**Activity**
Write out the whole listing below so that every line matches exactly.

**Source information**

▽

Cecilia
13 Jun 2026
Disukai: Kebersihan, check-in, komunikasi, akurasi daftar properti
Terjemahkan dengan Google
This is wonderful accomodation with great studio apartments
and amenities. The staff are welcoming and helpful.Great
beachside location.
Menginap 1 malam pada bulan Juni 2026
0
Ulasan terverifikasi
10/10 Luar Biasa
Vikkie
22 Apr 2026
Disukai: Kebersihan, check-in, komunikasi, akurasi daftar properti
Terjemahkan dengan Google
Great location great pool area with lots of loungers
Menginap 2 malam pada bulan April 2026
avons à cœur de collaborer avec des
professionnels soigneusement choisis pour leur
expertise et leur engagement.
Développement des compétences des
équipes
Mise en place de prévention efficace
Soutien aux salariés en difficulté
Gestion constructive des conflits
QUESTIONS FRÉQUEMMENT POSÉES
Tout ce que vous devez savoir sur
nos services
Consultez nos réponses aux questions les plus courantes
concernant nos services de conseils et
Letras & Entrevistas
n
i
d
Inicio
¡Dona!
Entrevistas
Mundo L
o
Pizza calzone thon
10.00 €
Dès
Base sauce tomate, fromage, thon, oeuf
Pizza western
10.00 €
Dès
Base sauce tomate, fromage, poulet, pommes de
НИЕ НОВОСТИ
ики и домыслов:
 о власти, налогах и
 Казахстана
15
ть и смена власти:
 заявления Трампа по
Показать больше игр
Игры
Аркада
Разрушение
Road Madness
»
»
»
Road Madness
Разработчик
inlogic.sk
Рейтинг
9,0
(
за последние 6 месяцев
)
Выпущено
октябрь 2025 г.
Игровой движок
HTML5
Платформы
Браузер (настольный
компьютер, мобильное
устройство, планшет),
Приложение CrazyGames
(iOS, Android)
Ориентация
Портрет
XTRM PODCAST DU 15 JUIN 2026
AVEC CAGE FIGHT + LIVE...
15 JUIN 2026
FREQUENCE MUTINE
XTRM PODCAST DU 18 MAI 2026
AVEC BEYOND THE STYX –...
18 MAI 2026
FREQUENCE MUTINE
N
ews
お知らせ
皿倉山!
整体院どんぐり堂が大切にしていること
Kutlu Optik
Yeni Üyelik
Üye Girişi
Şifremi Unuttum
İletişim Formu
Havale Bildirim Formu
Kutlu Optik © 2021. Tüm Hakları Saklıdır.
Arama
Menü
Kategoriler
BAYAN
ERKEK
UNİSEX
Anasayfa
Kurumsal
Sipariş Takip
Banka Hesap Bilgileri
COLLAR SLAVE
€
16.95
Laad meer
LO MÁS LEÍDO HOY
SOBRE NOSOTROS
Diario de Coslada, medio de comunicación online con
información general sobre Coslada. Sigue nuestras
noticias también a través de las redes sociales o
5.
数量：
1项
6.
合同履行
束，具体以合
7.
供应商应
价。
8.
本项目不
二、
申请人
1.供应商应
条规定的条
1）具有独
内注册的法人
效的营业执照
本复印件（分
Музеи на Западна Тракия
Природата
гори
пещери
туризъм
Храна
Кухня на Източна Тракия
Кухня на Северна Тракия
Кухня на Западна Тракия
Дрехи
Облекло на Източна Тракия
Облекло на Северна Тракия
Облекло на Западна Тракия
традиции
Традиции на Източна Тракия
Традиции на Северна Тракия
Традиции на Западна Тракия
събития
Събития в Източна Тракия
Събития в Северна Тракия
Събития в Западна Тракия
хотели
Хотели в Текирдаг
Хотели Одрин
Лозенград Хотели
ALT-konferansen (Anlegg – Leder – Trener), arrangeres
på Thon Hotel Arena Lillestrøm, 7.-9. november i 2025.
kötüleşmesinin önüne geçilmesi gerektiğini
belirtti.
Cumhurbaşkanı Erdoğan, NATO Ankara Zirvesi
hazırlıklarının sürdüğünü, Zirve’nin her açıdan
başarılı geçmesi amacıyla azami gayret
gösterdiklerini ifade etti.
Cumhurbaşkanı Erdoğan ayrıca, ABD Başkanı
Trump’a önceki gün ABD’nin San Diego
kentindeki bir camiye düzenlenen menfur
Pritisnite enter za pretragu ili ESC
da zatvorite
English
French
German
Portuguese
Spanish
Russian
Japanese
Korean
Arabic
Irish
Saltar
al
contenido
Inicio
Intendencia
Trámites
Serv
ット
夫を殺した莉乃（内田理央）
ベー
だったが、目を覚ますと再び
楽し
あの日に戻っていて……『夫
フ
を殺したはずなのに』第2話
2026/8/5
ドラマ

△

**Response**
Cecilia
13 Jun 2026
Disukai: Kebersihan, check-in, komunikasi, akurasi daftar properti
Terjemahkan dengan Google
This is wonderful accomodation with great studio apartments
and amenities. The staff are welcoming and helpful.Great
beachside location.
Menginap 1 malam pada bulan Juni 2026
0
Ulasan terverifikasi
10/10 Luar Biasa
Vikkie
22 Apr 2026
Disukai: Kebersihan, check-in, komunikasi, akurasi daftar properti
Terjemahkan dengan Google
Great location great pool area with lots of loungers
Menginap 2 malam pada bulan April 2026
avons à cœur de collaborer avec des
professionnels soigneusement choisis pour leur
expertise et leur engagement.
Développement des compétences des
équipes
Mise en place de prévention efficace
Soutien aux salariés en difficulté
Gestion constructive des conflits
QUESTIONS FRÉQUEMMENT POSÉES
Tout ce que vous devez savoir sur
nos services
Consultez nos réponses aux questions les plus courantes
concernant nos services de conseils et
Letras & Entrevistas
n
i
d
Inicio
¡Dona!
Entrevistas
Mundo L
o
Pizza calzone thon
10.00 €
Dès
Base sauce tomate, fromage, thon, oeuf
Pizza western
10.00 €
Dès
Base sauce tomate, fromage, poulet, pommes de
НИЕ НОВОСТИ
ики и домыслов:
 о власти, налогах и
 Казахстана
15
ть и смена власти:
 заявления Трампа по
Показать больше игр
Игры
Аркада
Разрушение
Road Madness
»
»
»
Road Madness
Разработчик
inlogic.sk
Рейтинг
9,0
(
за последние 6 месяцев
)
Выпущено
октябрь 2025 г.
Игровой движок
HTML5
Платформы
Браузер (настольный
компьютер, мобильное
устройство, планшет),
Приложение CrazyGames
(iOS, Android)
Ориентация
Портрет
XTRM PODCAST DU 15 JUIN 2026
AVEC CAGE FIGHT + LIVE...
15 JUIN 2026
FREQUENCE MUTINE
XTRM PODCAST DU 18 MAI 2026
AVEC BEYOND THE STYX –...
18 MAI 2026
FREQUENCE MUTINE
N
ews
お知らせ
皿倉山!
整体院どんぐり堂が大切にしていること
Kutlu Optik
Yeni Üyelik
Üye Girişi
Şifremi Unuttum
İletişim Formu
Havale Bildirim Formu
Kutlu Optik © 2021. Tüm Hakları Saklıdır.
Arama
Menü
Kategoriler
BAYAN
ERKEK
UNİSEX
Anasayfa
Kurumsal
Sipariş Takip
Banka Hesap Bilgileri
COLLAR SLAVE
€
16.95
Laad meer
LO MÁS LEÍDO HOY
SOBRE NOSOTROS
Diario de Coslada, medio de comunicación online con
información general sobre Coslada. Sigue nuestras
noticias también a través de las redes sociales o
5.
数量：
1项
6.
合同履行
束，具体以合
7.
供应商应
价。
8.
本项目不
二、
申请人
1.供应商应
条规定的条
1）具有独
内注册的法人
效的营业执照
本复印件（分
Музеи на Западна Тракия
Природата
гори
пещери
туризъм
Храна
Кухня на Източна Тракия
Кухня на Северна Тракия
Кухня на Западна Тракия
Дрехи
Облекло на Източна Тракия
Облекло на Северна Тракия
Облекло на Западна Тракия
традиции
Традиции на Източна Тракия
Традиции на Северна Тракия
Традиции на Западна Тракия
събития
Събития в Източна Тракия
Събития в Северна Тракия
Събития в Западна Тракия
хотели
Хотели в Текирдаг
Хотели Одрин
Лозенград Хотели
ALT-konferansen (Anlegg – Leder – Trener), arrangeres
på Thon Hotel Arena Lillestrøm, 7.-9. november i 2025.
kötüleşmesinin önüne geçilmesi gerektiğini
belirtti.
Cumhurbaşkanı Erdoğan, NATO Ankara Zirvesi
hazırlıklarının sürdüğünü, Zirve’nin her açıdan
başarılı geçmesi amacıyla azami gayret
gösterdiklerini ifade etti.
Cumhurbaşkanı Erdoğan ayrıca, ABD Başkanı
Trump’a önceki gün ABD’nin San Diego
kentindeki bir camiye düzenlenen menfur
Pritisnite enter za pretragu ili ESC
da zatvorite
English
French
German
Portuguese
Spanish
Russian
Japanese
Korean
Arabic
Irish
Saltar
al
contenido
Inicio
Intendencia
Trámites
Serv
ット
夫を殺した莉乃（内田理央）
ベー
だったが、目を覚ますと再び
楽し
あの日に戻っていて……『夫
フ
を殺したはずなのに』第2話
2026/8/5
ドラマ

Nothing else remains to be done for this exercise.